Ces augmentations seront applicables de manière rétroactive à compter du 1er janvier 2026.
2.2. Augmentation du budget alloué au CSE au titre des Activité Sociales et Culturelles (ASC)
Il est convenu du versement d’une prime exceptionnelle de 400 euros bruts pour les collaborateurs en CDI, bénéficiant du statut employé, au 1er janvier 2026, disposant d’une ancienneté supérieure à 6 mois à la date de signature du présent accord.
Il est précisé que le montant de la prime exceptionnelle fixé à 400 euros bruts est modulé en fonction de la durée de présence effective sur les 12 derniers mois écoulés et en fonction de la durée du travail contractuelle.
Cette prime exceptionnelle sera versée en une fois sur le bulletin de salaire du mois de mars 2026.
Elle ne saurait créer un droit acquis au bénéfice des salariés, ni constituerait un usage ou un engagement unilatéral indéterminé.
2.3. Versement d’une allocation exceptionnelle au CSE au titre des activités sociales et culturelles (ASC)
Il est rappelé que le CSE (Comité Social et Economique) de la Société OB Holding est doté d'un budget des activités sociales et culturelles (ASC). Le budget des activités sociales et culturelles sera porté de 0,60 % à 0,65 % de la masse salariale, étant précisé que cette dernière se définit par l’ensemble des gains et rémunérations soumis à cotisations de sécurité sociale en application de l’article L. 242-1 du Code de la sécurité sociale, à l’exception des indemnités versées à l’occasion de la rupture du contrat de travail à durée indéterminée.

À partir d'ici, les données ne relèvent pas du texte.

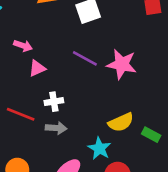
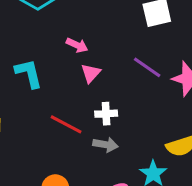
pink triangle: (37, 68) -> (91, 73), turned -30

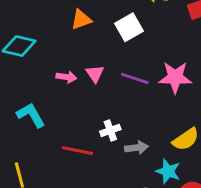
pink triangle: (91, 73) -> (95, 74), moved
gray arrow: (105, 145) -> (136, 148), moved

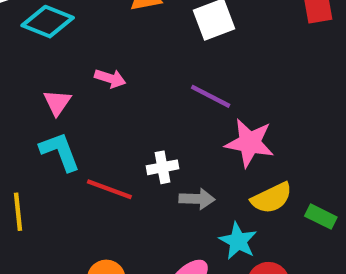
pink triangle: (95, 74) -> (57, 102), moved
pink star: (175, 77) -> (250, 143), moved
cyan L-shape: (31, 115) -> (60, 151), moved

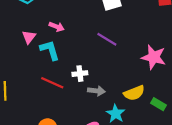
pink star: (250, 143) -> (154, 57), moved
cyan L-shape: (60, 151) -> (50, 50), moved

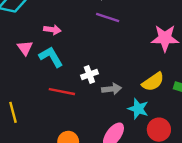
purple line: (107, 39) -> (108, 18), moved

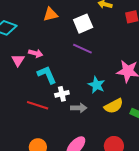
pink triangle: (25, 48) -> (18, 60), moved
cyan L-shape: (51, 57) -> (47, 75), moved
cyan star: (138, 109) -> (96, 85), moved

Cette mesure entrera en vigueur de manière rétroactive au 1er janvier 2026.
2.4. Insertion professionnelle des personnes reconnues travailleurs handicapés
Les parties signataires confirment leur volonté de poursuivre une politique volontariste d’intégration des travailleurs handicapés en cohérence avec leurs valeurs de diversité et de non-discrimination. La politique handicap s’inscrit dans le cadre de la loi du 11 Février 2005 relative à l’égalité des droits et des chances, la participation et la citoyenneté des personnes handicapées et fait partie intégrante de sa stratégie globale de croissance.
2.5. Suivi de la mise en œuvre des mesures visant à supprimer les écarts de rémunérations et les différences de déroulement de carrière entre les femmes et hommes
Les parties confirment que les grilles de salaires s’appliquent de la même manière à l’ensemble du personnel hommes et femmes de l’entreprise, sans aucune discrimination. La Direction s’engage à ce qu’il n’y ait aucune discrimination à l’accès à la formation entre les hommes et les femmes et à ce que les évolutions de carrière et les progressions de salaires soient basés sur des critères non discriminants notamment dans le cadre des entretiens annuels d’évaluation, et ce, dans une logique de diminution des écarts de salaires.
3 - Publicité
Le présent procès-verbal donnera lieu à dépôt dans les conditions prévues à l’article D.2231-2 du code du travail, à savoir le dépôt en deux exemplaires, dont l’un sous forme électronique, à la DRIEETS, et un exemplaire au secrétariat greffe du conseil de prud’hommes du lieu de conclusion de l’accord.
Le présent accord est versé dans la base de données prévues à l’article L.2231-5-1 du Code du travail.